_What you need to do_: Range to reproduce from the entries below: the line with "Vélemények (0)", the line with "SIC Solar поздравляет вас с", and every line in between. Give them exactly and give nothing else.

_Provided data_:
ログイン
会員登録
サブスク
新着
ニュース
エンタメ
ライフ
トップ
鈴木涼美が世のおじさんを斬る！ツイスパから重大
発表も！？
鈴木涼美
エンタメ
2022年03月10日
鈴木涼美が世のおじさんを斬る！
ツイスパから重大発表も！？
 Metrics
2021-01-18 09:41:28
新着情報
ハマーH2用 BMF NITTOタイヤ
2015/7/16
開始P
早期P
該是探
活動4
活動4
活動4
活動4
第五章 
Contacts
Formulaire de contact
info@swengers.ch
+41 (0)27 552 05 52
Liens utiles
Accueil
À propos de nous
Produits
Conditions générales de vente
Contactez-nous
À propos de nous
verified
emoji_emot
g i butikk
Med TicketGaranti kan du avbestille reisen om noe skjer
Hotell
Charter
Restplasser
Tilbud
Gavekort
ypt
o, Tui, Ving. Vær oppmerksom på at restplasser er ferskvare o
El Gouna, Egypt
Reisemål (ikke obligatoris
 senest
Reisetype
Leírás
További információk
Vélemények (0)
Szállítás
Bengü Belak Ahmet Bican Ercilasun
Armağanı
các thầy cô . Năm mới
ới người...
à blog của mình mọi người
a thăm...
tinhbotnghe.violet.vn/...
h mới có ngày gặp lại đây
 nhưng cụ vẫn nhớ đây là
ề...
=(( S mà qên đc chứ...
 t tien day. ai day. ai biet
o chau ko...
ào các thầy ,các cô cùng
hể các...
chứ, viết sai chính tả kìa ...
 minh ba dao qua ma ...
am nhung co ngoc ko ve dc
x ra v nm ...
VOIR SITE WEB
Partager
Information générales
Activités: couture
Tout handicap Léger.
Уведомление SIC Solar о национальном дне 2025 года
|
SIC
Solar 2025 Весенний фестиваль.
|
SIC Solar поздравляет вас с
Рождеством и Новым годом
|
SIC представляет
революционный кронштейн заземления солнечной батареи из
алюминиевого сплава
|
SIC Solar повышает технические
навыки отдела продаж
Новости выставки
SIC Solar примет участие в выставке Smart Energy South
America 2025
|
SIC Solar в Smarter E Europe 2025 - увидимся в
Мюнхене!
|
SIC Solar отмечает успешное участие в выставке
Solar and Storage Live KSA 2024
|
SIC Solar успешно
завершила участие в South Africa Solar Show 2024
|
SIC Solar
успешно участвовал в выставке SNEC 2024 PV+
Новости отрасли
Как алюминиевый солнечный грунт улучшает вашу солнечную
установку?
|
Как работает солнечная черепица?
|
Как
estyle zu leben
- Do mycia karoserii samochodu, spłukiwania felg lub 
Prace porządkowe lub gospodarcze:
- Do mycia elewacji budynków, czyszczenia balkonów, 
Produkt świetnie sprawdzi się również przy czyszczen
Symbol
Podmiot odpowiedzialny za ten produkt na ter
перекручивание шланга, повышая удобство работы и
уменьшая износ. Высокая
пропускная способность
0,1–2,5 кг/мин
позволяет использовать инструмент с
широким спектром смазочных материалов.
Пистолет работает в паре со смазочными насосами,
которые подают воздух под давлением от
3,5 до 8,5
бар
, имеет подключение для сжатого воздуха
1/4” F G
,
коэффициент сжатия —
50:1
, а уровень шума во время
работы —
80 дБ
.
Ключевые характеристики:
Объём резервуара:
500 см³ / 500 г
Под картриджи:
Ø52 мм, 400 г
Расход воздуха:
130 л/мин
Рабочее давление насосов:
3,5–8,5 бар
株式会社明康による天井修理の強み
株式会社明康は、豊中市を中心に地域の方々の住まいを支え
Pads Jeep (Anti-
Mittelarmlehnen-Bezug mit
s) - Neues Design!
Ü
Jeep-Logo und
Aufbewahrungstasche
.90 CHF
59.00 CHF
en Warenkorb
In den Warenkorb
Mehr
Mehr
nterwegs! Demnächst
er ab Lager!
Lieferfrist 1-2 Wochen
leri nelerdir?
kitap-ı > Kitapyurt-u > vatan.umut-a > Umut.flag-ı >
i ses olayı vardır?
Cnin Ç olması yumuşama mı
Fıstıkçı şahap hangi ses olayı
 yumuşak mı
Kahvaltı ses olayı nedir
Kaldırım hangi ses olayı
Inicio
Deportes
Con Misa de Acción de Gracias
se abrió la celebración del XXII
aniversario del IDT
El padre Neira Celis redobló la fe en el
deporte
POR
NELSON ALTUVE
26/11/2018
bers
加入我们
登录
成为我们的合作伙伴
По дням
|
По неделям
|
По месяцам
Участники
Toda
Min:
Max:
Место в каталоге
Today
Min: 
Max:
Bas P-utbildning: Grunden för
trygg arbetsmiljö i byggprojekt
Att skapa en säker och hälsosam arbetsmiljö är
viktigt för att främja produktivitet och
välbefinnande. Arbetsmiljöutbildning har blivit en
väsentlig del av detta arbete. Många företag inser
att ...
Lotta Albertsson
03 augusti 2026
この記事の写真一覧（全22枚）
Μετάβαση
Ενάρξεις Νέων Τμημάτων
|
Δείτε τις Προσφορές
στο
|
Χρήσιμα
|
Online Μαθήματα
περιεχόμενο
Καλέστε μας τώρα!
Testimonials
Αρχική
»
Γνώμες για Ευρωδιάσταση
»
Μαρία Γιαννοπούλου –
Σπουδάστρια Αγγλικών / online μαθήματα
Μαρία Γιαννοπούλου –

_Final answer_:
Vélemények (0)
Szállítás
Bengü Belak Ahmet Bican Ercilasun
Armağanı
các thầy cô . Năm mới
ới người...
à blog của mình mọi người
a thăm...
tinhbotnghe.violet.vn/...
h mới có ngày gặp lại đây
 nhưng cụ vẫn nhớ đây là
ề...
=(( S mà qên đc chứ...
 t tien day. ai day. ai biet
o chau ko...
ào các thầy ,các cô cùng
hể các...
chứ, viết sai chính tả kìa ...
 minh ba dao qua ma ...
am nhung co ngoc ko ve dc
x ra v nm ...
VOIR SITE WEB
Partager
Information générales
Activités: couture
Tout handicap Léger.
Уведомление SIC Solar о национальном дне 2025 года
|
SIC
Solar 2025 Весенний фестиваль.
|
SIC Solar поздравляет вас с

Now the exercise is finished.